Fig 6. JIB-04 increases Tat K63Ub and proteolytic destruction.

(A) Left, immunoblot analysis of HIV-1 Tat expression in 2D10 cells exposed to DMSO, JIB-04, MG132 or JIB-04+MG132. Cells were pre-treated with or without TNFα (10 ng/ml) for 16 h. The COP9 signalosome complex subunit 3 (Csn3) served as loading control. Right, qRT-PCR analysis of Tat, GFP and Env mRNA levels in these cells. Values shown in the Y-axis were normalized to mRNAs from 2D10 cells without TNFα-stimulation. (B) Dual-Luc (HIV-LTR-Luc/SV40-Renilla-Luc) reporter gene analysis in FLAG-Tat101 transfected HeLa P4 cells. Left, immunoblot analysis of FLAG-Tat101 protein levels in cells treated with DMSO or 2 μM JIB-04. Right panels show dual-luc reporter gene activity in these cells. Significant differences between HIV-Luc activity treated by DMSO or 2 μM JIB-04 were calculated by Student’s T-test (*p<0.05, **p<0.005, ***p<0.0005). (C) Dual-Luc reporter gene analysis, as in part B, in Tet-on-Tat-off HeLa cells. Left, immunoblot analysis of HA-Tat86 protein levels in 2D10 cells treated by DMSO or 2.5 μM JIB-04. Right, dual-Luc reporter gene activity in these cells.
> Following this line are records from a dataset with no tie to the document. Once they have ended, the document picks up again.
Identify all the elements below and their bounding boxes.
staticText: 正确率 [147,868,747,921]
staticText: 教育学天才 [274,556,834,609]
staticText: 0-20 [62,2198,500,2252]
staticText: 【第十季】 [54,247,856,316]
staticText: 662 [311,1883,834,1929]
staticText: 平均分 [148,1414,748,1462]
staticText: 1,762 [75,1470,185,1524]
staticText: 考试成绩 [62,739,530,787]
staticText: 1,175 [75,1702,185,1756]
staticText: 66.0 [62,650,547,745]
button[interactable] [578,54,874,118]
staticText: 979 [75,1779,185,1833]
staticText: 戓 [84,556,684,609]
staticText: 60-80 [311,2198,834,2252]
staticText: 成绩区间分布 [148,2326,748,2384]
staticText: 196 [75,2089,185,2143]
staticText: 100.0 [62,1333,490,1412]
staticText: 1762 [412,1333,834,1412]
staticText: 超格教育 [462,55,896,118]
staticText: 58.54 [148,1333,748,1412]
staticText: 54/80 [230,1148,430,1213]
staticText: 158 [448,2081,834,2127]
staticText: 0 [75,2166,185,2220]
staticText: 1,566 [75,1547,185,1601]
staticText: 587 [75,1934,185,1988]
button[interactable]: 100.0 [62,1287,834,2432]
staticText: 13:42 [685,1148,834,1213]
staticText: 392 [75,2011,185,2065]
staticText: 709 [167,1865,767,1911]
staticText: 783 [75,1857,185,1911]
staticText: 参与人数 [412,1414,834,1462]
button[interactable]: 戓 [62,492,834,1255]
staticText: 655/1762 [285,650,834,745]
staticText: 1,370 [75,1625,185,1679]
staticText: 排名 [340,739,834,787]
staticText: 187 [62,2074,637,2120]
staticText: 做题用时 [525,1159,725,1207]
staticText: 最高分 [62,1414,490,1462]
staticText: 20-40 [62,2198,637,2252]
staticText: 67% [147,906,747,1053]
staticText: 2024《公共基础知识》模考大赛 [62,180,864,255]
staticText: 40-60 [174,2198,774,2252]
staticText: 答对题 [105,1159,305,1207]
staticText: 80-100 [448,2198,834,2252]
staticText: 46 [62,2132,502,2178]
Significant differences between HIV-Luc activity treated by DMSO or 2.5 μM JIB-04 were calculated by Student’s T-test (*p<0.05, **p<0.005, ***p<0.0005). (D) Analysis of the effect of JIB-04 on endogenous Tat K63Ub levels in HeLa cells. HIV-1 Tat was immunoprecipitated from lysates of HeLa cells exposed to DMSO or JIB-04 (1 μM and 3 μM), and endogenous ubiquitylation was monitored using the antisera indicated to the left of each panel (HC = antibody heavy chain). (E) Immunoprecipitation of FLAG-Tat-101 from lysates of HeLa cells treated with DMSO or JIB-04 (1μM and 3μM). Ubiquitination of FLAG-Tat-101 in the presence of ectopically expressed HA-ubiquitin-WT, HA-ubiquitin-K63-only or HA-ubiquitin-K48-only was assessed using anti-HA antisera.